Dr. Marcia Finlayson
Vice Dean – Health Sciences
Director – School of Rehabilitation Therapy

It is hard to believe that is has already been two weeks since the incoming Occupational Therapy and Physiotherapy students were in orientation, and nearly a month since our new Aging and Health program students were in Kingston for their on-site intensive.  Students in our brand new Doctor of Science in Rehabilitation and Health Leadership have already wrapped up their first term in the program.  Amazing.  Where does the time go? 

As everyone settles into the routines of the academic year, it is clear that we have an exciting and busy year ahead of us in the School of Rehabilitation Therapy.  The faculty of the Physiotherapy program have launched a major curriculum review and renewal process, and the faculty from the Occupational Therapy program are putting the final touches on their accreditation self-study report.  These activities are occurring while faculty prepare classes for our new and returning students, and work to develop recruitment approaches for next fall that will encourage students from diverse backgrounds to apply into our programs.   

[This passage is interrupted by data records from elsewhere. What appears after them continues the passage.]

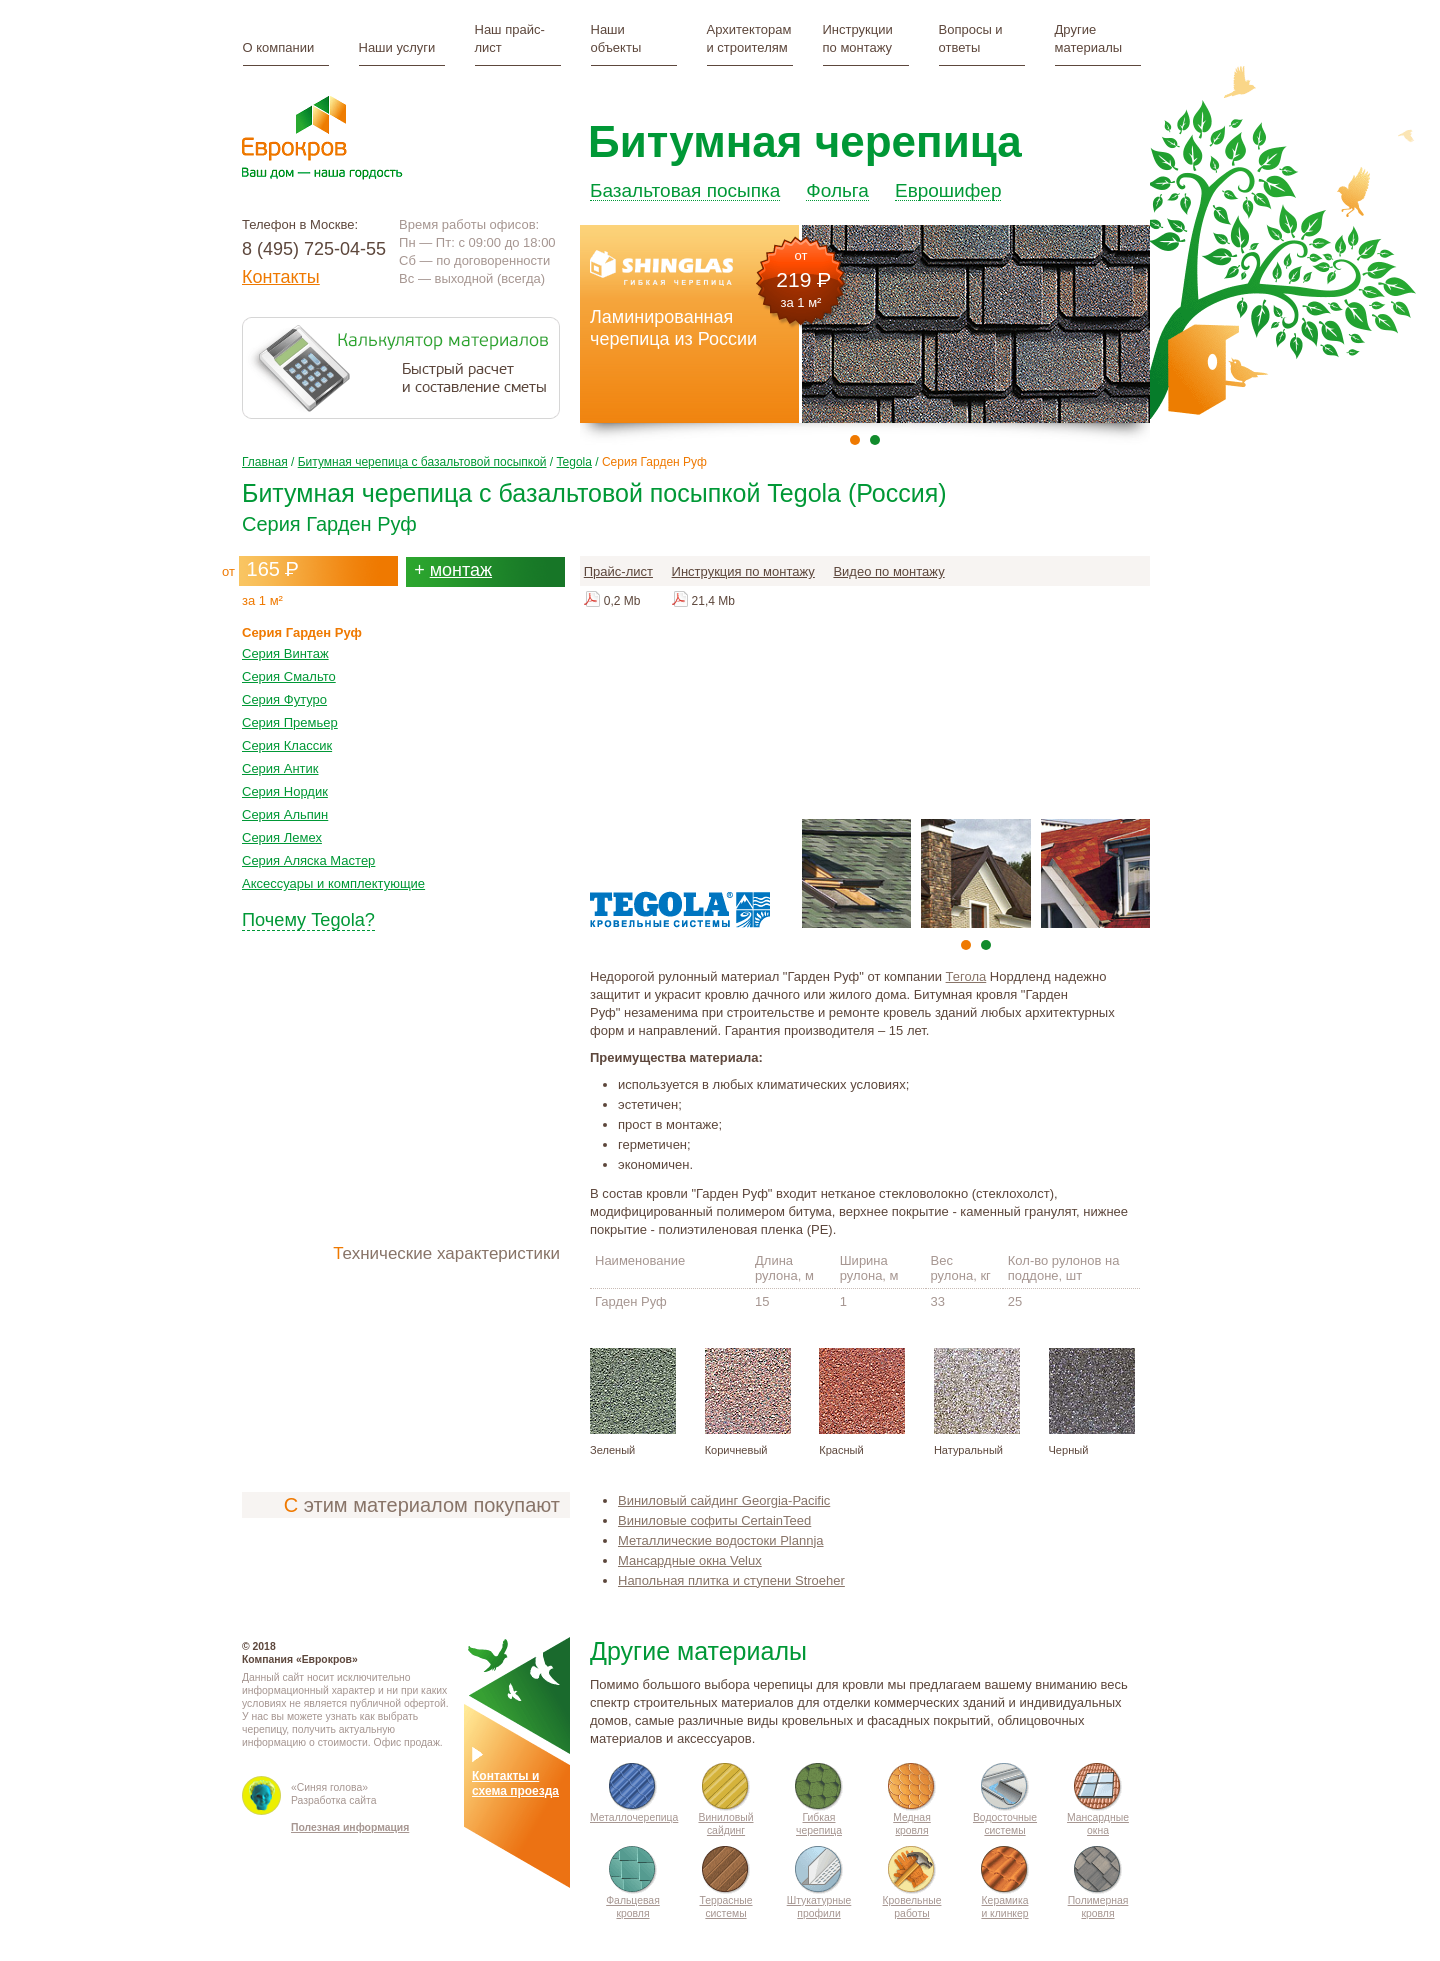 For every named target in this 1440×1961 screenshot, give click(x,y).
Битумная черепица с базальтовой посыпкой (422, 454)
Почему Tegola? (308, 912)
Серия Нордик (285, 783)
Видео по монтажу (888, 563)
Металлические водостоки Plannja (721, 1532)
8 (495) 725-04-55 (314, 249)
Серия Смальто (289, 668)
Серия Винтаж (285, 645)
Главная (265, 454)
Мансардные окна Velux (690, 1552)
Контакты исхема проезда (515, 1776)
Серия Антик (280, 760)
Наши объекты (616, 38)
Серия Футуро (284, 691)
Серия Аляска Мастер (308, 852)
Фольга (837, 180)
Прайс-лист (618, 563)
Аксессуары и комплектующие (333, 875)
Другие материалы (1089, 38)
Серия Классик (287, 737)
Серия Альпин (285, 806)
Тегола (966, 968)
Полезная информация (350, 1808)
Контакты (281, 277)
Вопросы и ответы (971, 38)
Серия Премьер (290, 714)
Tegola (574, 454)
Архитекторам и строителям (749, 38)
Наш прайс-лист (510, 38)
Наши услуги (397, 47)
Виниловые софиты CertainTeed (714, 1512)
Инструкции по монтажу (858, 38)
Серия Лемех (282, 829)
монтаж (461, 562)
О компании (279, 47)
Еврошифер (948, 180)
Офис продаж (407, 1734)
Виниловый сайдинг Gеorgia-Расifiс (724, 1492)
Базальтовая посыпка (685, 180)
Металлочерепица (634, 1809)
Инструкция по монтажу (743, 563)
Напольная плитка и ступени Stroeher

The number of staff in the International Centre for the Advancement of Community Based Rehabilitation has increased over the summer in order to support the growing work of the MasterCard Scholars program and our partnership with the University of Gondar in Ethiopia.  Nine new students have come to Queen’s from Gondar this fall, and work has started on the needs assessment that will guide the development of the first Occupational Therapy program in Ethiopia.  Over at the Canadian Institute of Military and Veteran Health Research, staff are in the final stages of preparing for the annual Forum, which is being co-sponsored with the University of Regina this year.  The speakers and sessions show the depth and breadth of the work happening across the country in this field.  

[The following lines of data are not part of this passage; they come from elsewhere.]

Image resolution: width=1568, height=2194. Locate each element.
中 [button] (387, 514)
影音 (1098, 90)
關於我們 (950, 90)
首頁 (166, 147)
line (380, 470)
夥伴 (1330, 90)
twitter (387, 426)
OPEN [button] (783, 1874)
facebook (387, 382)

Many research collaborations are emerging across faculty in the School, particularly around the theme of transitions in care settings.  Over time, we have become increasingly aware that a lot of our individual research programs address the ways in which people affected by or at risk of disability navigate transitions back and forth between settings such as inpatient and outpatient care, hospital and community care, and primary and specialty care.  As a group, we are working to learn more about each other’s work and find ways to establish our collective expertise in these areas so that we can build evidence that informs health system changes in our region and beyond.  We are gaining momentum, and looking forward to increased collaboration and opportunities to create unique clinical and research experiences for our students and clinical partners.